SUPPLIED DATA >>

BEGIN

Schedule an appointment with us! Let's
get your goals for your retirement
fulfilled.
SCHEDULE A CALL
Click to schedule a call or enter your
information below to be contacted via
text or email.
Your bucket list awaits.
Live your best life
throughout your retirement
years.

END
BEGIN

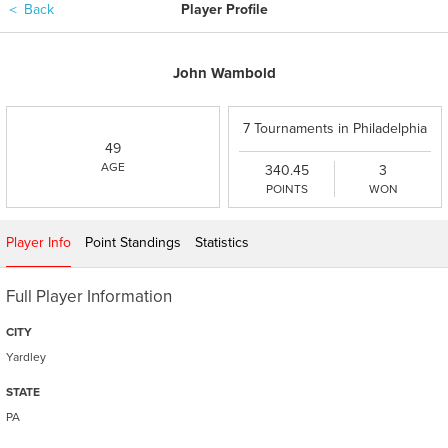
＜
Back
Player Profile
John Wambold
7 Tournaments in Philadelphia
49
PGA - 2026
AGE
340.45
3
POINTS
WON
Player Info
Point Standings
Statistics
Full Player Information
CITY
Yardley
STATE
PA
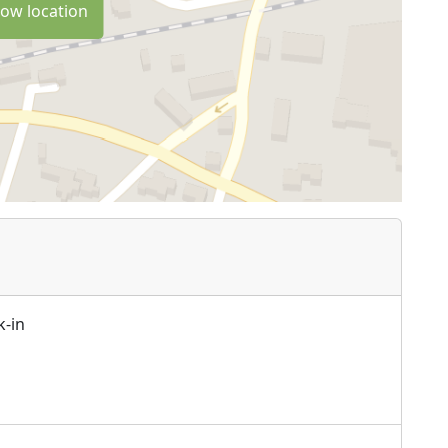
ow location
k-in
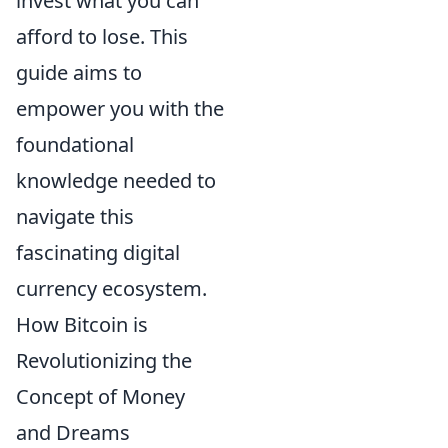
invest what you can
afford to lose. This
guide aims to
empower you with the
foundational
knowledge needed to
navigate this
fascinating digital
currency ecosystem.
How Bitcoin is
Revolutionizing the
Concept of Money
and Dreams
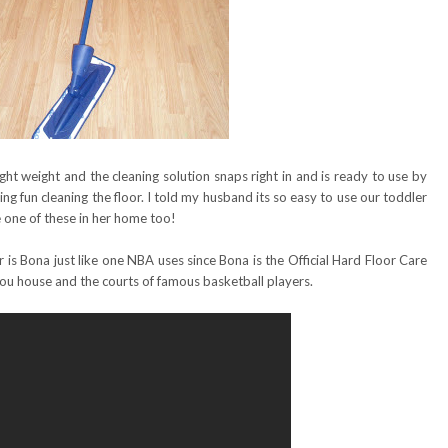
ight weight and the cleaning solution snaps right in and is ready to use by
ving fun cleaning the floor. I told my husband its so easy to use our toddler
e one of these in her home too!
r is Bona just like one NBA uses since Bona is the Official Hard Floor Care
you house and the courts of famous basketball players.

END

WORK TASK >>
Search the listing above for "cleaning" and copy every line that holds it.

RESULT >>
ight weight and the cleaning solution snaps right in and is ready to use by
ving fun cleaning the floor. I told my husband its so easy to use our toddler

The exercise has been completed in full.